▶ [EXERCISE BRIEF] Line count for the string "Après" in the records below: report that figure and nothing else.

**** DATA PROVIDED

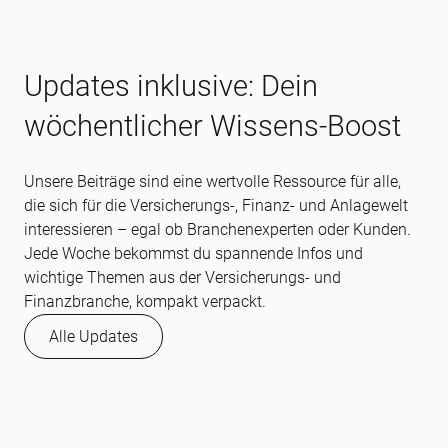
Updates inklusive: Dein
wöchentlicher Wissens-Boost
Unsere Beiträge sind eine wertvolle Ressource für alle,
die sich für die Versicherungs-, Finanz- und Anlagewelt
interessieren – egal ob Branchenexperten oder Kunden.
Jede Woche bekommst du spannende Infos und
wichtige Themen aus der Versicherungs- und
Finanzbranche, kompakt verpackt.
Alle Updates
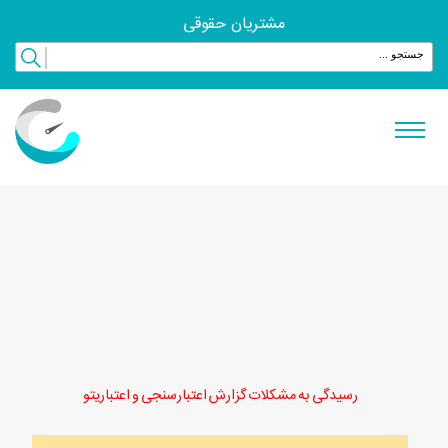
مشتریان حقوقی
رسیدگی به مشکلات گزارش اعتبارسنجی و اعتباریتو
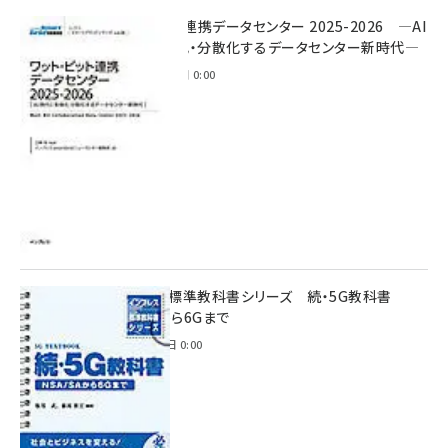
ワット・ビット連携データセンター 2025-2026 ―AI
時代に多様化・分散化するデータセンター新時代―
2025年11月28日 0:00
インプレス標準教科書シリーズ 続・5G教科書
NSA/SAから6Gまで
2023年4月3日 0:00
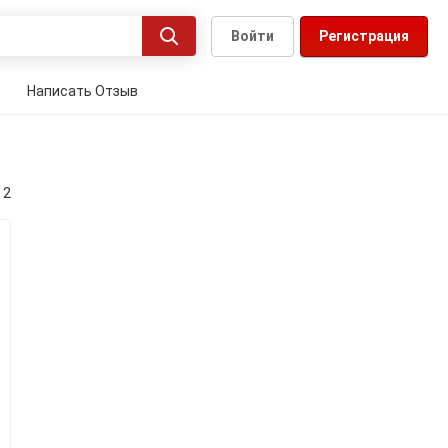
Войти
Регистрация
Написать Отзыв
 2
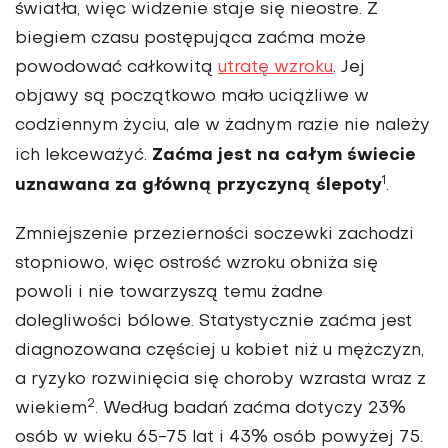
światła, więc widzenie staje się nieostre. Z
biegiem czasu postępują­ca zaćma może
powodować całkowitą
utratę wzroku
. Jej
objawy są początkowo mało uciążliwe w
codziennym życiu, ale w żadnym razie nie należy
Zaćma jest na całym świecie
ich lekcewa­żyć.
1
uznawana za głów­ną przyczyną ślepoty
.
Zmniejszenie przezierności soczewki zachodzi
stopnio­wo, więc ostrość wzroku obniża się
powoli i nie towarzyszą temu żadne
dolegliwości bólowe. Staty­stycznie zaćma jest
diagno­zowana częściej u kobiet niż u mężczyzn,
a ryzyko rozwinięcia się choroby wzrasta wraz z
2
wiekiem
. Według badań zaćma doty­czy 23%
osób w wieku 65-75 lat i 43% osób powy­żej 75.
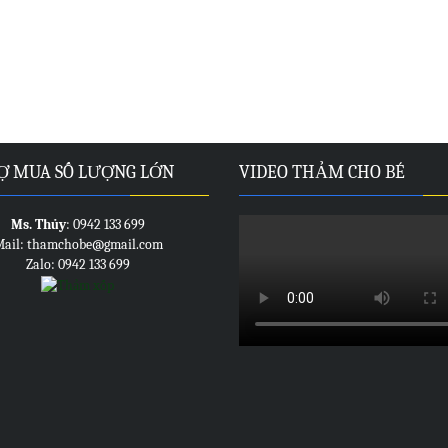
Ợ MUA SỐ LƯỢNG LỚN
VIDEO THẢM CHO BÉ
Ms. Thủy
: 0942 133 699
ail: thamchobe@gmail.com
Zalo: 0942 133 699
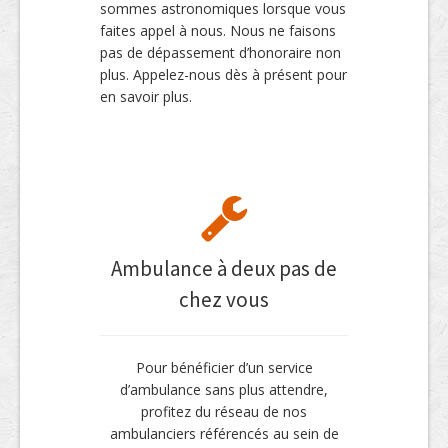
sommes astronomiques lorsque vous
faites appel à nous. Nous ne faisons
pas de dépassement d’honoraire non
plus. Appelez-nous dès à présent pour
en savoir plus.
Ambulance à deux pas de
chez vous
Pour bénéficier d’un service
d’ambulance sans plus attendre,
profitez du réseau de nos
ambulanciers référencés au sein de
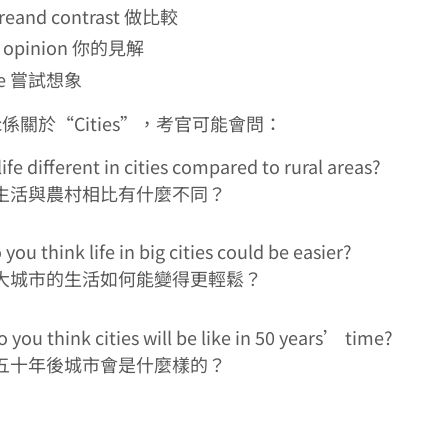
reand contrast 做比較
n opinion 你的見解
ne 嘗試想象
ic係關於“Cities”，考官可能會問：
life different in cities compared to rural areas?
生活與農村相比有什麼不同？
you think life in big cities could be easier?
大城市的生活如何能變得更輕鬆？
 you think cities will be like in 50 years’ time?
五十年後城市會是什麼樣的？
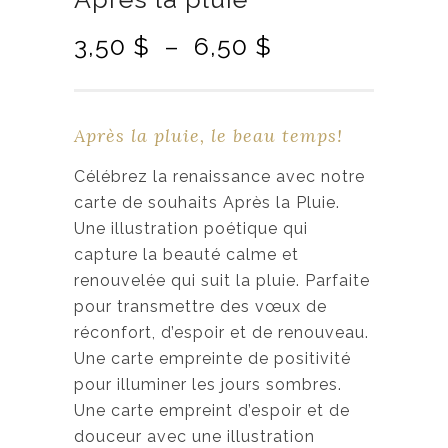
P
3,50
$
–
6,50
$
l
a
g
Après la pluie, le beau temps!
e
d
Célébrez la renaissance avec notre
e
carte de souhaits Après la Pluie.
p
Une illustration poétique qui
r
capture la beauté calme et
i
renouvelée qui suit la pluie. Parfaite
x
pour transmettre des vœux de
réconfort, d’espoir et de renouveau.
:
Une carte empreinte de positivité
3
pour illuminer les jours sombres.
,
Une carte empreint d’espoir et de
5
douceur avec une illustration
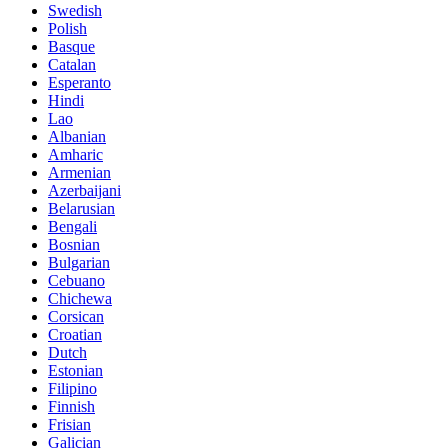
Swedish
Polish
Basque
Catalan
Esperanto
Hindi
Lao
Albanian
Amharic
Armenian
Azerbaijani
Belarusian
Bengali
Bosnian
Bulgarian
Cebuano
Chichewa
Corsican
Croatian
Dutch
Estonian
Filipino
Finnish
Frisian
Galician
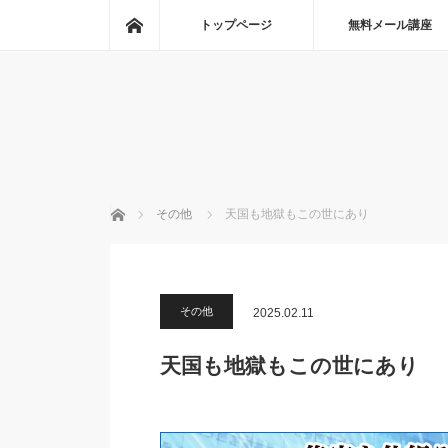
ホーム
トップページ
無料メール講座
ホーム
その他
天国も地獄もこの世にあり
その他
2025.02.11
天国も地獄もこの世にあり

********

▶ [EXERCISE ANSWER] 2